The remark drew laughter, but according to some online sources, it was incorrect.
The Washington Examiner, a conservative US news magazine, reports that “Giacoppa was actually first lady Jill Biden’s grandfather, not her father”.
Giacoppa was apparently the Ellis Island spelling of Giacoppo, the name of the First Lady’s grandfather Domenico.
The surname was later Anglicised to Jacobs.
The Washington Examiner adds: “Biden has made the Giacoppa joke in the past, including at an opera ball hosted by then-Italian Ambassador Claudio Bisogniero in 2013.”

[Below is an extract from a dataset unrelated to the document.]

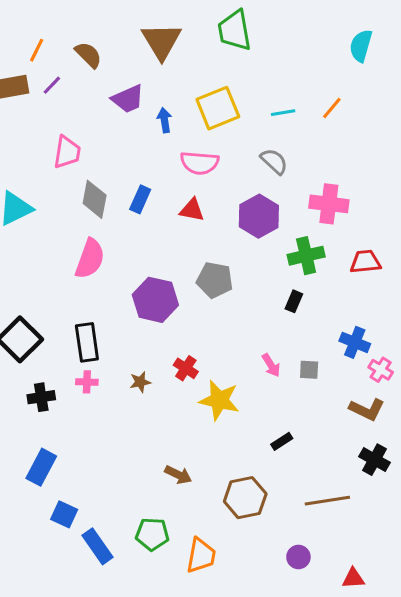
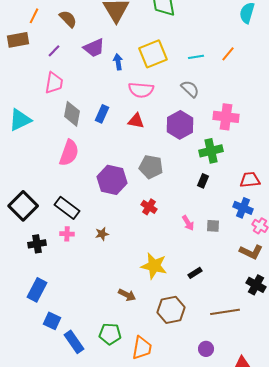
purple line: (52, 85) -> (54, 51), moved
red trapezoid: (365, 262) -> (250, 180), moved
black rectangle: (87, 342) -> (67, 208), turned -45
red cross: (186, 368) -> (149, 207), moved
yellow star: (219, 400) -> (154, 266), moved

Whilst Joe Biden has often extolled his Irish roots, the surname appears to be of Anglo-French derivation, according to www.houseofnames.com .
Mr Biden went on to say (this is taken from the White House transcript): “I’m the proud son of Catherine Eugenia Finnegan Biden.
“And like so many Americans of Irish heritage, I love Ireland and I was raised in a circumstance where you would have thought my whole family — none of — they came in 1844 and 1845, but you’d think they’d all lived in Ireland the last 60 years — the previous 60 years...
“Irish Americans think they’re more Irish than the Irish.
“And — but that’s kind of how I was raised, like so many Americans of Irish heritage — like other people of other heritage as well...
“And — but, you know, the faith we share with one another and the resilience that we’ve all gone through, both in America and in Ireland, you know, are ones that we’ve been knocked down sometimes. Just knocked flat on our back.
And my — my mom’s expression, for real, was, ‘Joey, get up. Just get up. Get up.’
“It’s a simple proposition. It was sort of the Irish of it. You just get up, no matter what. Dust yourself off and move.
“Not — we’re not the only culture that has that view, but it was imbued in my family.”